Die Keynessche Lehre fußt bekanntlich auf der radikalen Abkehr von dem Dogma von den Absatzwegen (das besagt, daß die Produktion die ihr adäquate Nachfrage hervorruft), auf der Annahme einer chronischen „demand deficiency“ (oder „Unterkonsumtion“), und sie zieht aus diesen Erkenntnissen den Schluß, daß die Investitionsfunktion dem Staat übertragen werden müsse. Vor beinahe hundert Jahren hat Marx die gleichen Betrachtun- gen angestellt und damit der Arbeiterbewegung den Kompaß für die sozialistische Umformung der modernen Gesellschaft gegeben. Seit Schumpeters „Theorie der wirtschaftlichen Entwicklung“ steht die Nationalökonomie im Bann der evolutionären Betrachtungsweise. Aber die moderne Wachstumstheorie, die es sich zur Aufgabe macht, „das ökonomische Be wegungsgesetz der modernen Gesellschaft zu enthüllen“, geht so einen Weg, den ihr Marx im Vorwort zum ersten Band des „Kapital“ vorgezeichnet hat.
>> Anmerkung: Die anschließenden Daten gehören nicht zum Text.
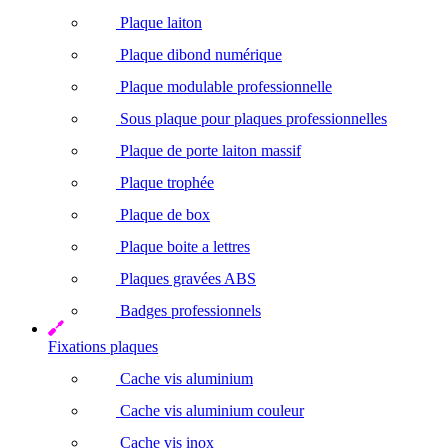
Plaque laiton
Plaque dibond numérique
Plaque modulable professionnelle
Sous plaque pour plaques professionnelles
Plaque de porte laiton massif
Plaque trophée
Plaque de box
Plaque boite a lettres
Plaques gravées ABS
Badges professionnels
Fixations plaques
Cache vis aluminium
Cache vis aluminium couleur
Cache vis inox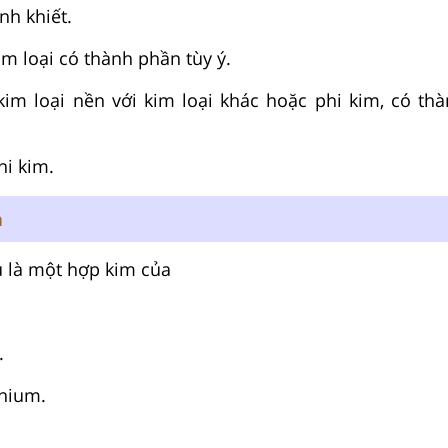
nh khiết.
im loại có thành phần tùy ý.
kim loại nền với kim loại khác hoặc phi kim, có th
hi kim.
n
 là một hợp kim của
.
inium.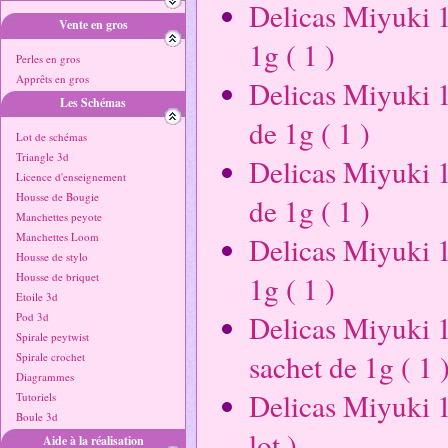
Delicas Miyuki 1
Vente en gros
1g ( 1 )
Perles en gros
Apprêts en gros
Delicas Miyuki 1
Les Schémas
de 1g ( 1 )
Lot de schémas
Triangle 3d
Delicas Miyuki 1
Licence d'enseignement
Housse de Bougie
de 1g ( 1 )
Manchettes peyote
Manchettes Loom
Delicas Miyuki 1
Housse de stylo
Housse de briquet
1g ( 1 )
Etoile 3d
Delicas Miyuki 1
Pod 3d
Spirale peytwist
sachet de 1g ( 1 
Spirale crochet
Diagrammes
Delicas Miyuki 1
Tutoriels
Boule 3d
lot )
Aide à la réalisation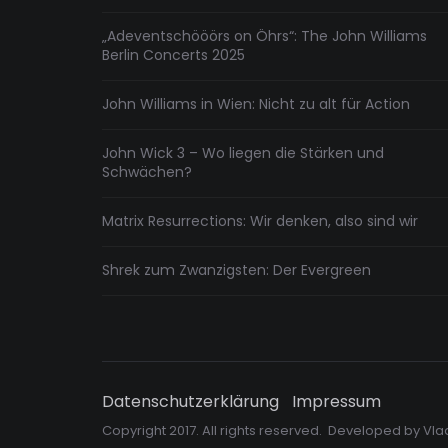
„Adeventschööörs on Öhrs“: The John Williams
Berlin Concerts 2025
John Williams in Wien: Nicht zu alt für Action
John Wick 3 – Wo liegen die Stärken und
Schwächen?
Matrix Resurrections: Wir denken, also sind wir
Shrek zum Zwanzigsten: Der Evergreen
Datenschutzerklärung
Impressum
Copyright 2017. All rights reserved. Developed by
Vla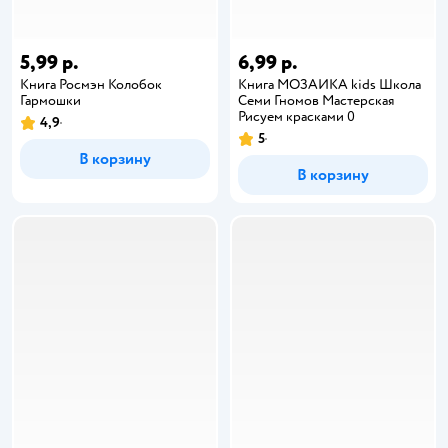
5,99 р.
6,99 р.
Книга Росмэн Колобок
Книга МОЗАИКА kids Школа
Гармошки
Семи Гномов Мастерская
Рисуем красками 0
4,9
5
В корзину
В корзину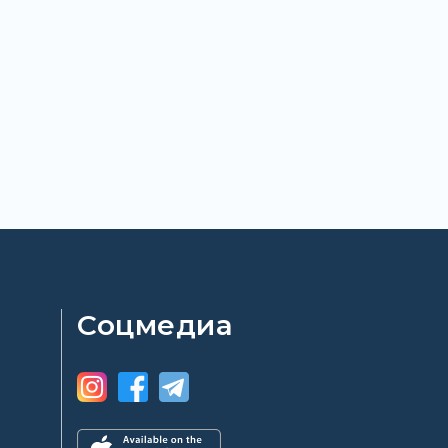
Соцмедиа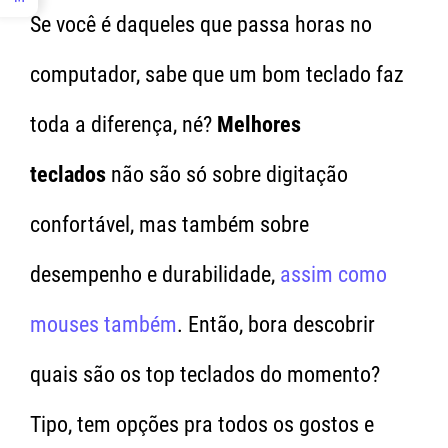
Se você é daqueles que passa horas no
computador, sabe que um bom teclado faz
toda a diferença, né?
Melhores
teclados
não são só sobre digitação
confortável, mas também sobre
desempenho e durabilidade,
assim como
mouses também
. Então, bora descobrir
quais são os top teclados do momento?
Tipo, tem opções pra todos os gostos e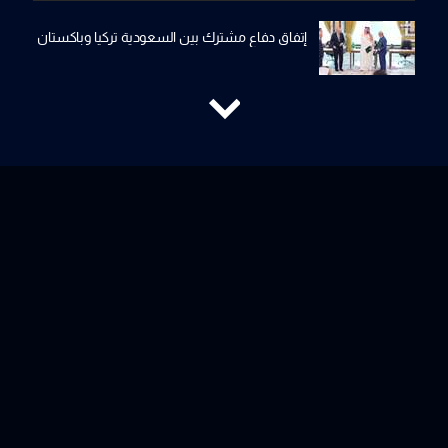
إتفاق دفاع مشترك بين السعودية تركيا وباكستان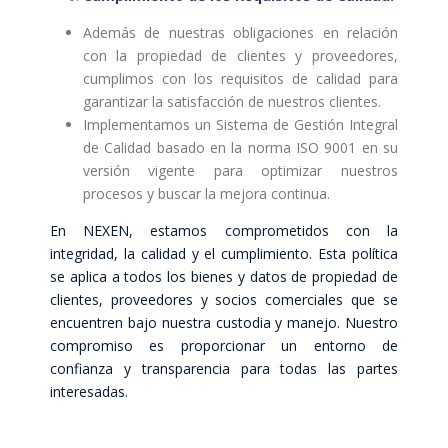
Además de nuestras obligaciones en relación
con la propiedad de clientes y proveedores,
cumplimos con los requisitos de calidad para
garantizar la satisfacción de nuestros clientes.
Implementamos un Sistema de Gestión Integral
de Calidad basado en la norma ISO 9001 en su
versión vigente para optimizar nuestros
procesos y buscar la mejora continua.
En NEXEN, estamos comprometidos con la
integridad, la calidad y el cumplimiento. Esta política
se aplica a todos los bienes y datos de propiedad de
clientes, proveedores y socios comerciales que se
encuentren bajo nuestra custodia y manejo. Nuestro
compromiso es proporcionar un entorno de
confianza y transparencia para todas las partes
interesadas.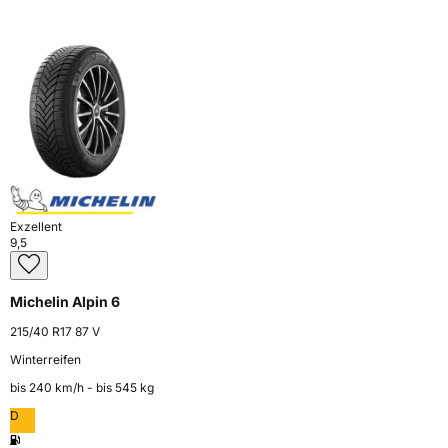
Exzellent
9,5
Michelin Alpin 6
215/40 R17 87 V
Winterreifen
bis 240 km⁠/⁠h - bis 545 kg
D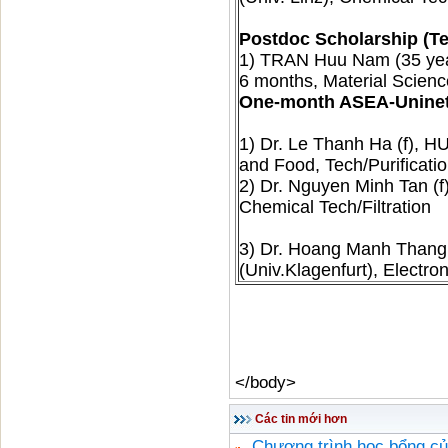
Postdoc Scholarship (T
1) TRAN Huu Nam (35 year
6 months, Material Scienc
One-month ASEA-Uninet
1) Dr. Le Thanh Ha (f), H
and Food, Tech/Purificati
2) Dr. Nguyen Minh Tan (
Chemical Tech/Filtration
3) Dr. Hoang Manh Thang
(Univ.Klagenfurt), Electr
</body>
Các tin mới hơn
Chương trình học bổng c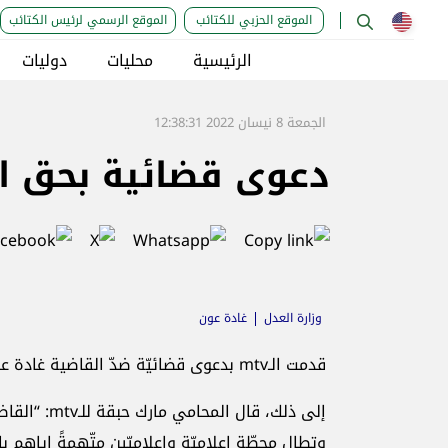
الموقع الحزبي للكتائب
الموقع الرسمي لرئيس الكتائب
الرئيسية
محليات
دوليات
الجمعة 8 نيسان 2022 12:38:31
دعوى قضائية بحق القاض
وزارة العدل
غادة عون
قدمت الـmtv بدعوى قضائيّة ضدّ القاضية غادة عون على خلفية ما تحدّثت به من قذح وذم بحقّ المحطّة.
إلى ذلك، قا
وتطال محطّة إعلاميّة وإعلاميّين متّهمةً إياهم بال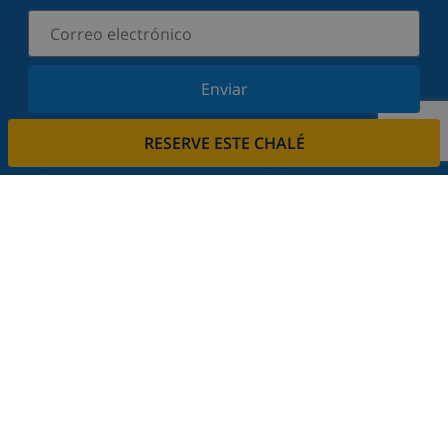
Enviar
Suscríbase a nuestro boletín y manténgase
RESERVE ESTE CHALÉ
informado sobre nuestras últimas noticias y
ofertas. Respetamos su privacidad.
Alquile su casa
¿Quiere alquilar su propiedad con nosotros?
Leer más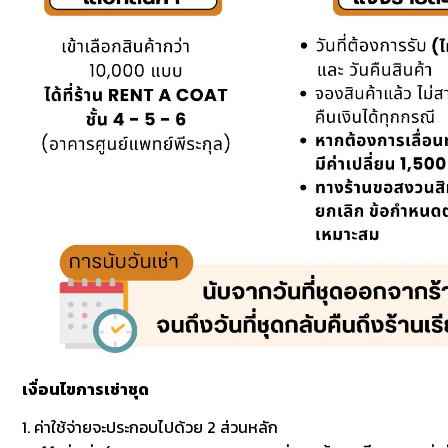
เงื่อนไขการเช่าชุด
1. ค่าใช้จ่ายจะประกอบไปด้วย 2 ส่วนหลัก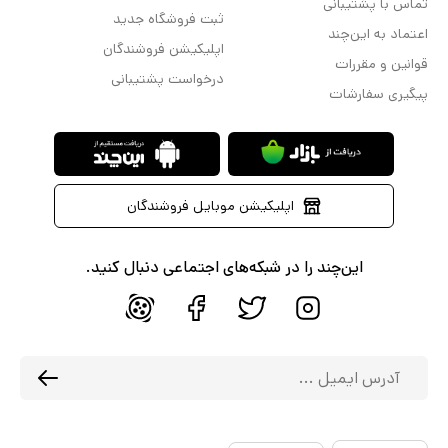
تماس با پشتیبانی
ثبت فروشگاه جدید
اعتماد به این‌چند
اپلیکیشن فروشندگان
قوانین و مقررات
درخواست پشتیبانی
پیگیری سفارشات
اپلیکیشن موبایل فروشندگان
این‌چند را در شبکه‌های اجتماعی دنبال کنید.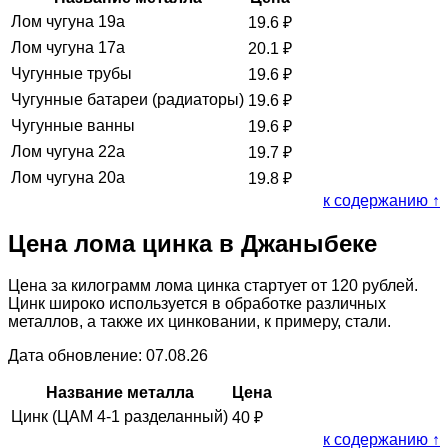
Лом чугуна 19а
19.6
₽
Лом чугуна 17а
20.1
₽
Чугунные трубы
19.6
₽
Чугунные батареи (радиаторы)
19.6
₽
Чугунные ванны
19.6
₽
Лом чугуна 22а
19.7
₽
Лом чугуна 20а
19.8
₽
к содержанию ↑
Цена лома цинка в Джаныбеке
Цена за килограмм лома цинка стартует от 120 рублей.
Цинк широко используется в обработке различных
металлов, а также их цинковании, к примеру, стали.
Дата обновление: 07.08.26
Название металла
Цена
Цинк (ЦАМ 4-1 разделанный)
40
₽
к содержанию ↑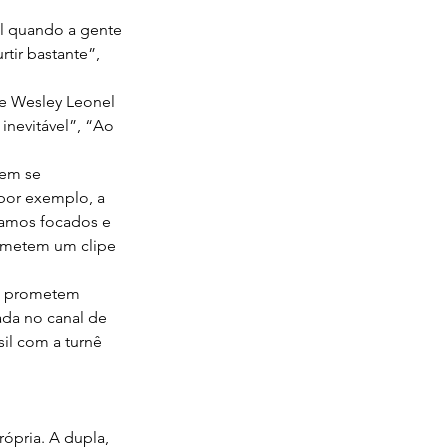
al quando a gente 
tir bastante”, 
e Wesley Leonel 
inevitável”, “Ao 
em se 
 por exemplo, a 
tamos focados e 
rometem um clipe 
as prometem 
ada no canal de 
il com a turnê 
ópria. A dupla, 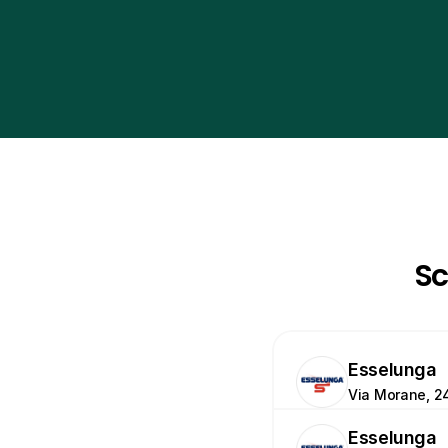
Sc
Esselunga
Via Morane, 2
Esselunga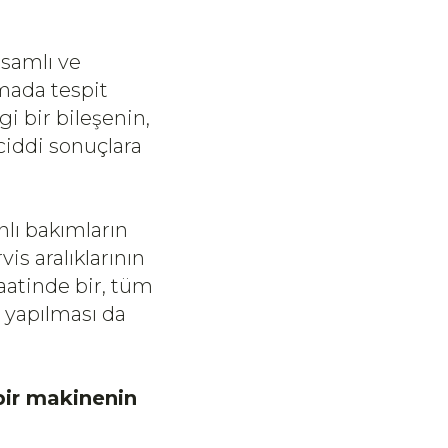
psamlı ve
amada tespit
gi bir bileşenin,
ciddi sonuçlara
nlı bakımların
s aralıklarının
saatinde bir, tüm
 yapılması da
 bir makinenin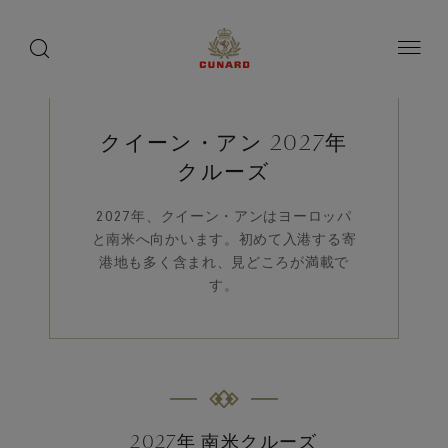
1 / 9
1 / 9
1 / 3
toggle
search
ペ
button
button
ー
ジ
内
容
へ
ス
クイーン・アン 2027年
キ
ッ
クルーズ
プ
2027年、クイーン・アンはヨーロッパ
と南米へ向かいます。初めて入港する寄
港地も多く含まれ、見どころが満載で
す。
2027年 南米クルーズ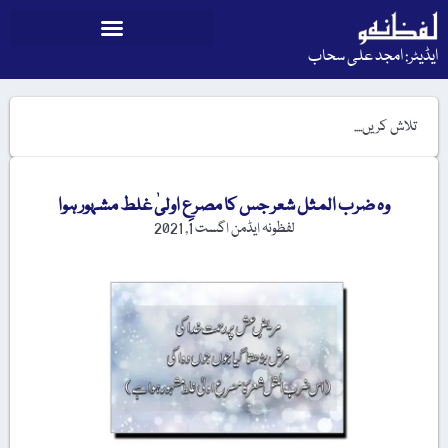
ایڈیٹر: امجد علی سحاب
وہ ضرب المثل شعر جس کا مصرعِ اولیٰ غلط مشہور ہوا
لفظونہ ایڈمن
اگست 1, 2021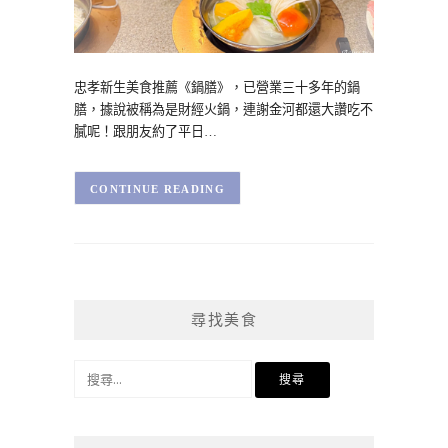
忠孝新生美食推薦《鍋膳》，已營業三十多年的鍋
膳，據說被稱為是財經火鍋，連謝金河都還大讚吃不
膩呢！跟朋友約了平日…
CONTINUE READING
尋找美食
搜
尋
關
鍵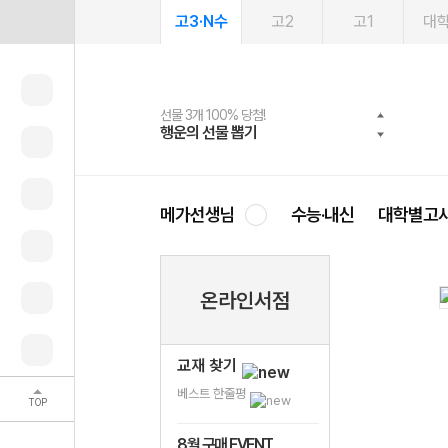
고3·N수
고2
고1
대
선물 3개 100% 당첨!
선물 100% 증정!
여름방학 스터디 캐시백
2027 러셀 단과
스마트러닝앱
메가패스
메가패스 수강생 무료혜택!
사회공헌 캠페인
행운의 선물 뽑기
메가스터디 X 올리브
메가런 썸머스쿨
강사 공개선발
설문 EVENT
3일 무료 체험권
메가클럽 멤버십
희망이룸 메가나눔
영
메가선생님
수능·내신
대학별고
온라인서점
교재 찾기
베스트 한줄평
TOP
8월 구매 EVENT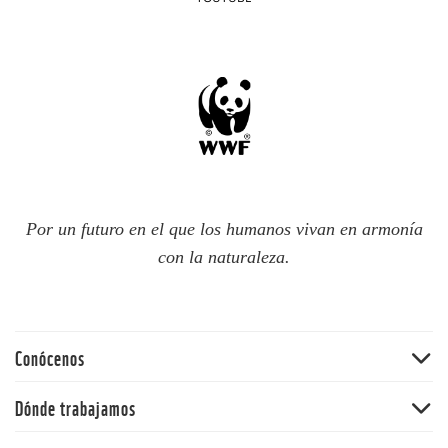
Por un futuro en el que los humanos vivan en armonía
con la naturaleza.
Conócenos
Quiénes somos
Dónde trabajamos
60 aniversario
Amazonia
Den Einfluß Marxens auf die moderne Soziologie hat der große amerikanische Soziologe T alcott Parsons einmal mit den Worten charakterisiert, „daß die marxistische Anschauung von der Bedeutung der Klassenstruktur sich auf breiter Front bewährt hat“.

Der Marxismus ist meines Erachtens nichts anderes als ein Versuch, die Bewegungsgesetze einer Gesellschaft zu erforschen, die den blinden Kräften des Marktes die Bewältigung ihrer wichtigsten Aufgaben überläßt; er will auf diese Weise die Grundlage für eine rationalere gesellschaftliche Ordnung schaffen. Der Marxismus ist also empirische Soziologie (um mit Otto Neurath zu sprechen), und nicht Ideologie oder Weltanschauung. Aber soferne sich Ideologie und Weltanschauung mit dem Marxismus in der Zielsetzung begegnen, eröffnen Dialog und gemeinsame Aktion eine für die weitere gesellschaftliche Entwicklung hoffnungsvolle Perspektive.

Ob der Marxismus eine Zukunft hat, ist schwer zu sagen; aber der Marxismus zeigt, wie wir uns für eine bessere Zukunft einsetzen können.